One of the most visited places in Ensenada is La Bufadora [The blowhole], which forms a natural phenomenon unique in the zone. It consists of a fracture in rocks from the Alisitos Formation at sea level from which the waves enter. The seawater then rises and occupies the fracture. The water is the expelled by the air from the bottom of the fracture on the new wave arrival, expelling the water like a giant geyser to heights up to 15 meters.

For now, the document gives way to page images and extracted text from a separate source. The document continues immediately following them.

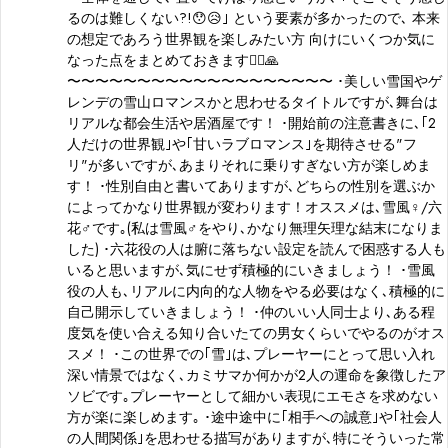
るのは難しくない?!😯😥｣ という要素が多かったので､ 本来
の想定であろう世界観を楽しみたい方 向けにいくつか気に
なった点をまとめておきます🙇‍♂️🙏
〜〜〜〜〜〜〜〜〜〜〜〜〜〜〜〜〜〜〜 ･美しい雪国やゲ
レンデの雪山ロマンスかと思わせるタイトルですが､舞台は
リアルな都会生活や居酒屋です！ ･開始前の注意書きに､｢2
人だけの世界観｣や｢甘いラブロマンス｣を期待させる"フ
リ"が多いですが､あまりそれに乗りすぎない方が楽しめま
す！ ･性別自由と書いてありますが､どちらの性別を選ぶか
によってかなり世界観が変わります！オススメは､雪風♀/六
花♂です｡(私は雪風♂をやり､かなり無理矢理な結末になりま
した) ･六花役の人は腑に落ちない設定を読んで困惑する人も
いると思いますが､気にせず積極的にいきましょう！ ･雪風
役の人も､リアルに内向的な人物をやる必要はなく､積極的に
自己開示していきましょう！ ･仲のいい人同士より､ある程
度気を使い合える知り合いたての男女くらいでやるのがオス
スメ！ ･この世界での｢雪｣は､プレーヤーにとって思い入れ
深い情景ではなく､カミサマか何かが2人の運命を象徴したア
ソビです｡プレーヤーとして細かい表現にエモさを求めない
方が楽に楽しめます｡ ･途中途中に｢相手への誠意｣や｢社会人
の人間関係｣を思わせる描写がありますが､特にそういった常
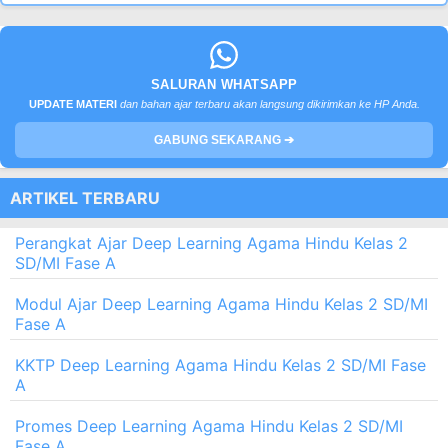
SALURAN WHATSAPP
UPDATE MATERI
dan bahan ajar terbaru akan langsung dikirimkan ke HP Anda.
GABUNG SEKARANG ➔
ARTIKEL TERBARU
Perangkat Ajar Deep Learning Agama Hindu Kelas 2
SD/MI Fase A
Modul Ajar Deep Learning Agama Hindu Kelas 2 SD/MI
Fase A
KKTP Deep Learning Agama Hindu Kelas 2 SD/MI Fase
A
Promes Deep Learning Agama Hindu Kelas 2 SD/MI
Fase A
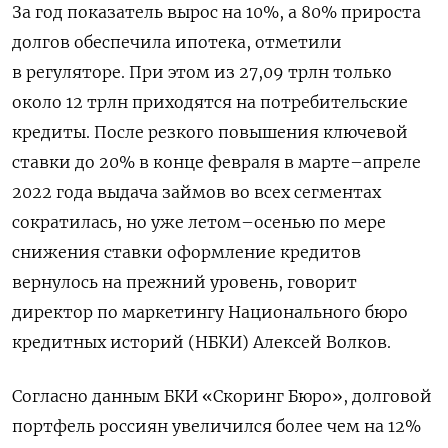
За год показатель вырос на 10%, а 80% прироста
долгов обеспечила ипотека, отметили
в регуляторе. При этом из 27,09 трлн только
около 12 трлн приходятся на потребительские
кредиты. После резкого повышения ключевой
ставки до 20% в конце февраля в марте–апреле
2022 года выдача займов во всех сегментах
сократилась, но уже летом–осенью по мере
снижения ставки оформление кредитов
вернулось на прежний уровень, говорит
директор по маркетингу Национального бюро
кредитных историй (НБКИ) Алексей Волков.
Согласно данным БКИ «Скоринг Бюро», долговой
портфель россиян увеличился более чем на 12%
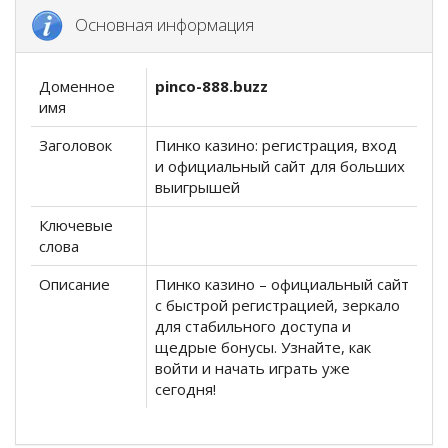
Основная информация
Доменное
pinco-888.buzz
имя
Заголовок
Пинко казино: регистрация, вход
и официальный сайт для больших
выигрышей
Ключевые
слова
Описание
Пинко казино – официальный сайт
с быстрой регистрацией, зеркало
для стабильного доступа и
щедрые бонусы. Узнайте, как
войти и начать играть уже
сегодня!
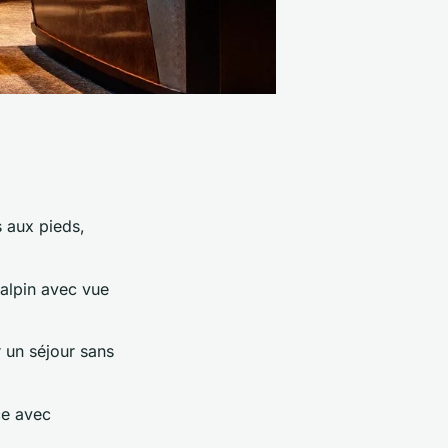
 aux pieds,
 alpin avec vue
r un séjour sans
ce avec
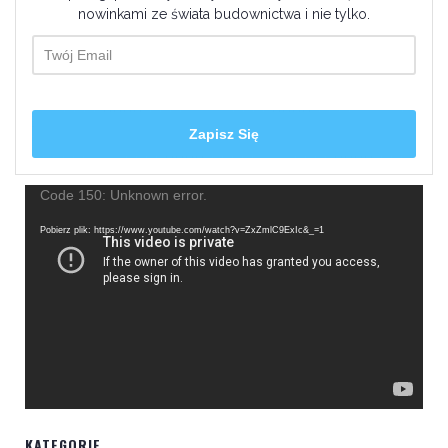
nowinkami ze świata budownictwa i nie tylko.
Odtwarzacz
Code 150: Unknown error.
video
Pobierz plik: https://www.youtube.com/watch?v=ZxZmlC9ExIc&_=1
KATEGORIE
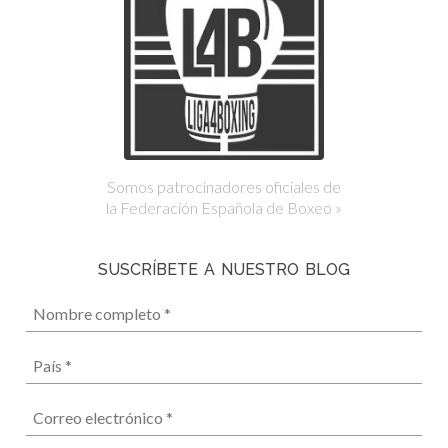
Somos patrocinadores oficiales de
la Federación Española de Boxeo »
SUSCRÍBETE A NUESTRO BLOG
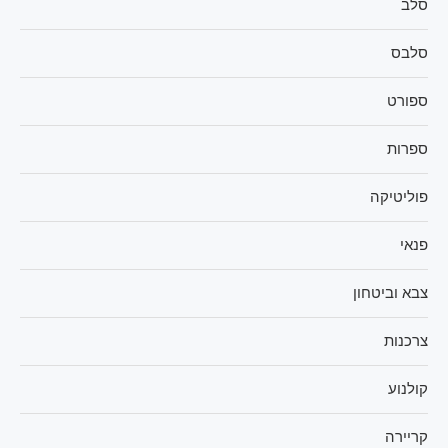
סלב
סלבס
ספורט
ספרות
פוליטיקה
פנאי
צבא וביטחון
צרכנות
קולנוע
קריירה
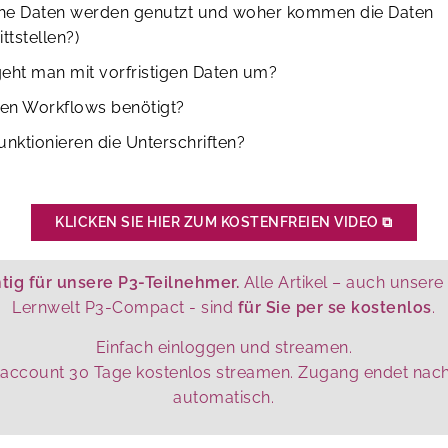
he Daten werden genutzt und woher kommen die Daten
ittstellen?)
eht man mit vorfristigen Daten um?
en Workflows benötigt?
unktionieren die Unterschriften?
KLICKEN SIE HIER ZUM KOSTENFREIEN VIDEO
⧉
tig für unsere P3-Teilnehmer.
Alle Artikel – auch unsere
Lernwelt P3-Compact - sind
für Sie per se kostenlos
.
Einfach einloggen und streamen.
taccount 30 Tage kostenlos streamen. Zugang endet nac
automatisch.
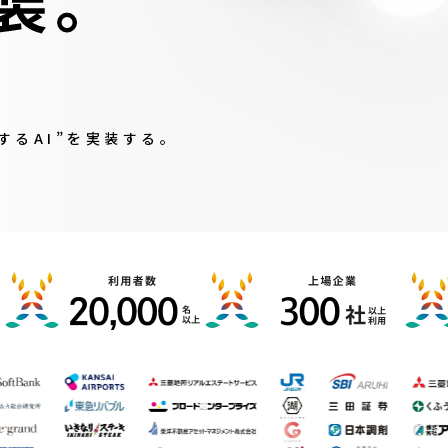
するAI”を実装する。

Traveling from Ensenada to the south, the highway is on Pleistocene marine terraces [5e] that lap against metavoicanic hills to the west. Those hills are made up of pyroclastic rhyolite and dacite in a large syncline which plunges to the west. The whole section is almost 2,400 meters thick, and it constitutes the lower most part of the Alisitos Formation, the section is more lithologically related to the Santiago Peak volcanic unit, than the Alisitos Fm south of the Aqua Blanca fault. According to Wetmore and others , the Santiago Peak arc segment was develop on oceanic basement that had been structurally juxtaposed with the continental margin prior to arc magmatism, and the Alisitos arc segment and its oceanic basement was exotic to North America prior to its accretion in the late Early Cretaceous. The same authors state that the currently active Aqua Blanca fault is an inherited structure that originated as a sinistral transpressional continuation of the suture that juxtaposes the Alisitos arc segment with the continent.
The Aqua Blanca Fault [ABF] is the most dominant feature in northern Baja California, the fault is geomorphically very well expressed, with strike slip features such as scarps, lateral offsetting of streams, fault controlled valleys, and hot springs. Allen and others  had determined a 22 Km right lateral displacement west of Valle de Aqua Blanca.
The total extent of the ABF on land is 130 Km, and Rockwell and others  had estimated the slip rate from late Pleistocene to Holocene to be about 4.1 to 4.3 mm/year. The fault shows three major right steeping segments that extent from the western part of Valle de La Trinidad to Valle Aqua Blanca, from Aqua Blanca to Valle de Santo Tomas, and from Valle de Santo Tomas to Punta Banda. At Punta Banda, the fault consists of a single, mostly vertical main trace with minor branches. Both the valley of Maneadero and the associated Estero de Punta Banda are a couple of geomorphic expressions developed by the activity on the fault. Punta Banda is the geographic name for the peninsula that protrudes from land into the Pacific Ocean, as a result of activity on the same ABF. It is a range up to 1,000 meters above sea level. Here, the ABF juxtaposes rocks from the Alisitos Formation, and sedimentary units from the Rosario Formation, characterized by sandstone and lesser amount of conglomerate. Most of the peninsula is made up from Alisitos material.
Rockwell and others  described a suite of 14 Pleistocene marine terraces on the peninsula of Punta Banda, from 15 m for the lowermost to 300 m for the highest one. They used corals to date these terraces, obtaining an age of 80 Ka [5a] at the first terrace. Then they got 120 Ka [5e] for the third terrace. The uplift rate for late Quaternary for the peninsula is of 0.16 to 0.29 m/Ka. Based on an assumed constant rate, Rockwell and others, estimated that the fourth and fifth terraces to represent isotope stages 7 [200 Ka] and 9 [350 Ka]. Overall, the lateral displacement is the main component of slip along the ABF.